The Club(50)
It was an impossible situation Ned had put him in. That was the conclusion, down in the bunker, Adam had eventually reached. Fail to leave Home and he would lose Laura. Leave and Ned would make good on his promise and Adam’s marriage would be over anyway. And Ned would make good on his promise. Of that Adam had no doubt.
And as the minutes passed, as the hours went by – he knew he had until two in the morning, that Ned would not leave the party until at least then, and that he would probably find some quiet corner of the gardens on his way and stop to smoke a cigar after that – it had become clearer and clearer that this was a fool’s errand, that if whatever he was looking for was down here, it was filed in some special fashion that only Ned understood. Aside from the very expensive, very discreet, rather shady Caymans-based private intelligence agency who installed and maintained the cameras and the server in the clubs around the world, only three people (Ned, himself and Annie) even knew about Home’s lucrative sideline – and only his brother had ever watched most of this stuff. How clever Adam had felt, making a mental note of the combination code to the bunker door. How pleased with himself, to have worked out that if he sloped off early from the party he would have a clear stretch of time to identify and locate what he was looking for.
The problem was, there was just so much of this stuff. Room after room of it. Corridor after corridor. Those early audio recordings, from the devices Ned had installed in the rooms of The Home Club, before the refurb even, before the relaunch. The grainy footage from those early years at Covent Garden Home. The slightly crisper images and sound recordings from the multiple cameras at Manhattan Home, the first time Ned had splashed out on having the video and audio surveillance equipment professionally installed.
Was Adam a fool, knowing all this stuff was there, knowing how many of their suites were wired and bugged, to have done what he had done? Well of course he was. He was a fool to be fucking around at work in the first place. He was worse than a fool for cheating on his wife, the wife he adored. But in the heat of the moment somehow it was easy to forget about the cameras, the recording equipment, especially after a couple of drinks, especially in those early years when the technology was less sophisticated and there was none of the automatic triggering software they had now, and to go through what they had got took so much longer, and the stuff itself was so much grainier, visually, the audio so much cracklier.
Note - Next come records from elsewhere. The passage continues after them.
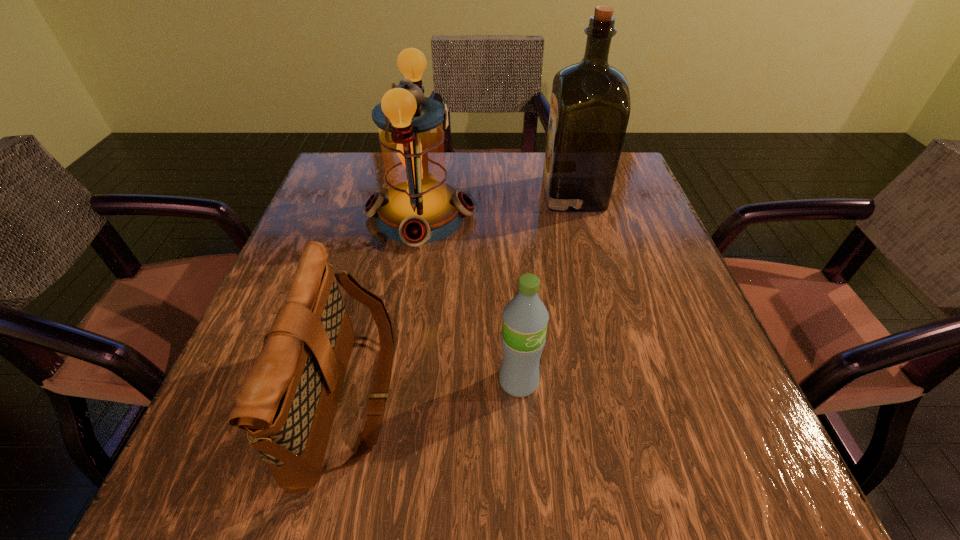 Identify the location of free space that satisfies the following two spatial constraints: 1. on the front-facing side of the lantern; 2. on the back side of the third object from left to right. This screenshot has width=960, height=540. (394, 382). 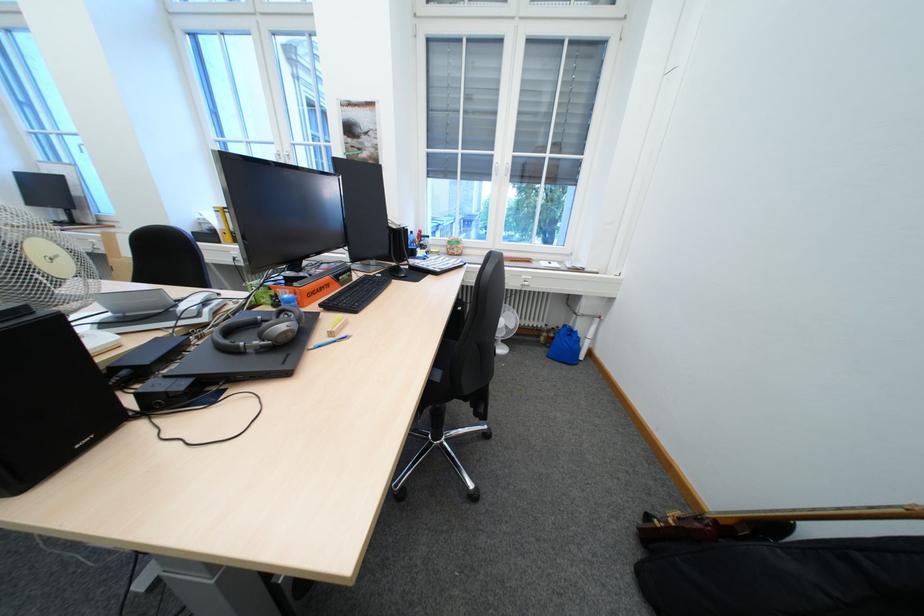 Locate an element on the screen. This screenshot has height=616, width=924. orange cardboard box is located at coordinates (309, 290). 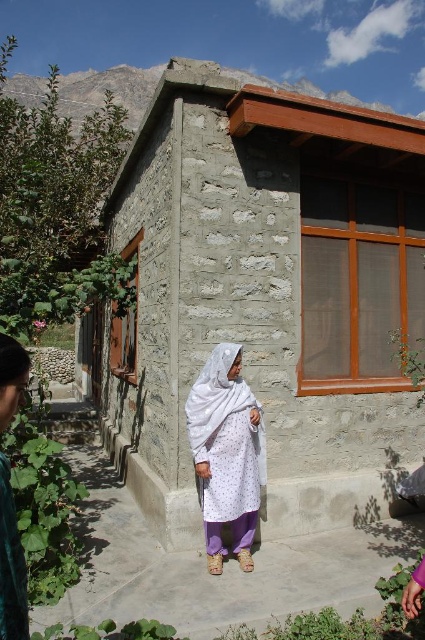 Between stone textured hut at center and white textured dress at center, which one is positioned lower?

white textured dress at center is below.

Does stone textured hut at center lie in front of white textured dress at center?

No, stone textured hut at center is further to the viewer.

Is point (125, 460) behind point (221, 356)?

Yes, point (125, 460) is farther from viewer.

Where is `stone textured hut at center`? The width and height of the screenshot is (425, 640). stone textured hut at center is located at coordinates tap(263, 294).

Can you confirm if stone textured hut at center is shorter than white sheer fabric at center?

No, stone textured hut at center is not shorter than white sheer fabric at center.

Is stone textured hut at center positioned in front of white sheer fabric at center?

No.

Between point (300, 486) and point (5, 380), which one is positioned in front?

Point (5, 380)

You are a GUI agent. You are given a task and a screenshot of the screen. Output one action in this format:
    pyautogui.click(x=<x>, y=<y>)
    Task: Click on the stone textured hut at center
    
    Given the screenshot: What is the action you would take?
    pyautogui.click(x=263, y=294)

Is white textured dress at center below white sheer fabric at center?

Indeed, white textured dress at center is positioned under white sheer fabric at center.

Does point (244, 468) come closer to viewer compared to point (11, 570)?

No, it is behind (11, 570).

This screenshot has height=640, width=425. In order to click on white textured dress at center in this screenshot , I will do `click(226, 452)`.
Never in a million years had he ever imagined Ned keeping any of that footage. Not of his own brother.
It was their guests that the cameras were there to keep an eye on; Ned’s plan – only hinted at to begin with, revealed to Adam only in stages – to build up an archive, to slowly acquire enough material on any given member (not just the established stars but the up-and-comers, the carefully selected next big things that Annie was so good at identifying) that all he had to do was pick the right moment to reveal its existence, to hint at the scale of what he had, and tell them how much – or what – he wanted from them to keep it all a secret.
And of course, the beauty of the whole business, as with all blackmail: there was no one you could go to for help without revealing to them exactly what it was you were so desperate to keep secret in the first place.
The dates were the thing that would screw him. The starkness of the dates, and times, that would make the indiscretions unforgivable. For Laura to cross-reference her diary and know that the evening of the day they’d had that lovely lunch at Claridge’s, a belated birthday present, he’d screwed a soap actress at Covent Garden Home. To know that five minutes after getting off the phone from Laura in LA – a serious conversation, about her mum’s diagnosis – he’d honked a fat white line from the glass coffee table and been huffing and snorting like a naked bull and doing that horn thing with his fingers and pretending to chase a twenty-one-year-old around his suite. Even if he knew that did not actually mean anything, it would be very hard to convince Laura of that.
Nor, he imagined, would it be any consolation to his wife that no matter how badly Adam had behaved, there were members who had done so much worse. Take Ron Cox, for example, hitting on girls young enough to be his daughter – God, young enough to be his granddaughter. A guy who had famously been married to the same woman for decades, nursed her as she was dying of cancer, spoken heartbreakingly in interviews about what it felt like to watch someone you love wither away before your eyes. A devoted husband. A beloved father. The director of the most popular family comedies of his time. His chat-up line? ‘What’s your favourite Christmas movie?’ Knowing that half the girls he asked, in the age range he targeted, would immediately name one he had directed. That guy you saw with his arm around his wife – the same wife, all these years – at all the premieres, all their kids in tow in matching plaid shirts and jeans. That guy who insisted on giving himself some goofy cameo in every movie – a bewildered Christmas shopper, a man being interviewed on local news about being saved by Captain Aquatic. One of the most recognizable directors in America. One of the nicest men in Hollywood . . .
She was also going to have questions, Laura. ‘How long have you known about all this?’ she would ask. ‘How long has it been going on?’ And he would tell her. Since the start, practically. Since before he had even known her. She would demand to know how he had persuaded himself to go along with it, whether he had ever tried to stop it. And none of his answers were going to satisfy her. And he was going to have to watch the look of disgust on her face deepen, with his every answer to her every question.